Start of Block

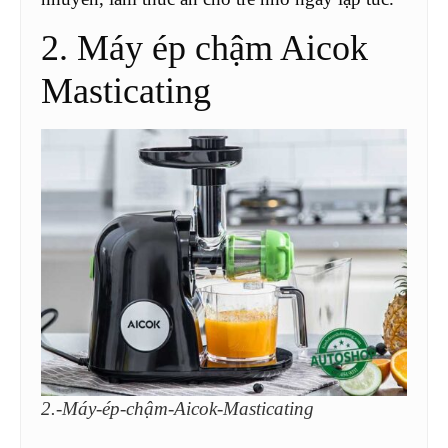
2. Máy ép chậm Aicok
Masticating
2.-Máy-ép-chậm-Aicok-Masticating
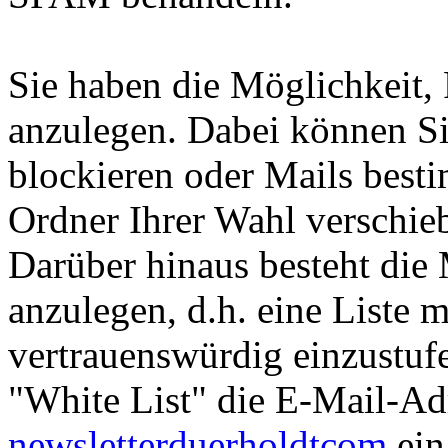
Sie haben die Möglichkeit, 
anzulegen. Dabei können Si
blockieren oder Mails besti
Ordner Ihrer Wahl verschie
Darüber hinaus besteht die 
anzulegen, d.h. eine Liste m
vertrauenswürdig einzustufe
"White List" die E-Mail-A
newsletter
duerholdt
com
ein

End of Block

Task item – Print nothing except the lines from the line containing "Darüber hinaus besteht die" to the end of the listing, exactly as written.

Reply –
Darüber hinaus besteht die 
anzulegen, d.h. eine Liste m
vertrauenswürdig einzustufe
"White List" die E-Mail-A
newsletter
duerholdt
com
ein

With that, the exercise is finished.